# WHAT THE TASK REQUIRES:
From the entries below, reproduce exactly the line containing "Terms Of Use (706, 2290)", the line containing "Email (1164, 341)", and every line in between, with nothing added.

# INPUT DATA:

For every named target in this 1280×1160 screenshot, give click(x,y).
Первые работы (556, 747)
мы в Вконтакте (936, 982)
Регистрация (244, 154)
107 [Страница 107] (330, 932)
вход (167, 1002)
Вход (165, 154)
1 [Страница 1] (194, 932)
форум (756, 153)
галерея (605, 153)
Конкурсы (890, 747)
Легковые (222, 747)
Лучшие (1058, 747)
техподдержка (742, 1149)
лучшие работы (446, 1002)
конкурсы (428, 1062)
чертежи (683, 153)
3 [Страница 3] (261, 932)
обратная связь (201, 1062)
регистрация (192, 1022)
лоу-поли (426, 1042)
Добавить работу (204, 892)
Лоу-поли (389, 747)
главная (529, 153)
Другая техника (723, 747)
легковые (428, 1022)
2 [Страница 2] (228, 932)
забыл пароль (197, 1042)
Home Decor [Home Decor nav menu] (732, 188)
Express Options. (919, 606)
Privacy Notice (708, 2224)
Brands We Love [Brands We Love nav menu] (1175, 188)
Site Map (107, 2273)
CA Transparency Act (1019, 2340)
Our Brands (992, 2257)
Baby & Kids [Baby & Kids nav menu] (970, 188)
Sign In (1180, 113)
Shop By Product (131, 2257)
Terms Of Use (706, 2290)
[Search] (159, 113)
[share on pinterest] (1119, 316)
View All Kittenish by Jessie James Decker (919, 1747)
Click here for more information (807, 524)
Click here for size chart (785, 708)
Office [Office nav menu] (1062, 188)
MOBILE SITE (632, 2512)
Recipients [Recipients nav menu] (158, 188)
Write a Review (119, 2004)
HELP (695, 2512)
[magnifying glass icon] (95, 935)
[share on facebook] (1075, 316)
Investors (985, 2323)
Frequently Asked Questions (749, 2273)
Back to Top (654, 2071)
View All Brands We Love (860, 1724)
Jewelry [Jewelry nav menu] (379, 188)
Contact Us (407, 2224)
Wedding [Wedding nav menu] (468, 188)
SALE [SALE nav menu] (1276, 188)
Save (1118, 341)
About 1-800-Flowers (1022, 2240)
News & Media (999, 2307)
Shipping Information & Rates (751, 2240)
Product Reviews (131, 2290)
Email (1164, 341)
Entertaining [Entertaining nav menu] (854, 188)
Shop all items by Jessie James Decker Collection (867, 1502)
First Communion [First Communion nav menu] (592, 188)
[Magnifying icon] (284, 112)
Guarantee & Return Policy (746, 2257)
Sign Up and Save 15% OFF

# ANSWER FOR THIS EXERCISE:
Terms Of Use (706, 2290)
[Search] (159, 113)
[share on pinterest] (1119, 316)
View All Kittenish by Jessie James Decker (919, 1747)
Click here for more information (807, 524)
Click here for size chart (785, 708)
Office [Office nav menu] (1062, 188)
MOBILE SITE (632, 2512)
Recipients [Recipients nav menu] (158, 188)
Write a Review (119, 2004)
HELP (695, 2512)
[magnifying glass icon] (95, 935)
[share on facebook] (1075, 316)
Investors (985, 2323)
Frequently Asked Questions (749, 2273)
Back to Top (654, 2071)
View All Brands We Love (860, 1724)
Jewelry [Jewelry nav menu] (379, 188)
Contact Us (407, 2224)
Wedding [Wedding nav menu] (468, 188)
SALE [SALE nav menu] (1276, 188)
Save (1118, 341)
About 1-800-Flowers (1022, 2240)
News & Media (999, 2307)
Shipping Information & Rates (751, 2240)
Product Reviews (131, 2290)
Email (1164, 341)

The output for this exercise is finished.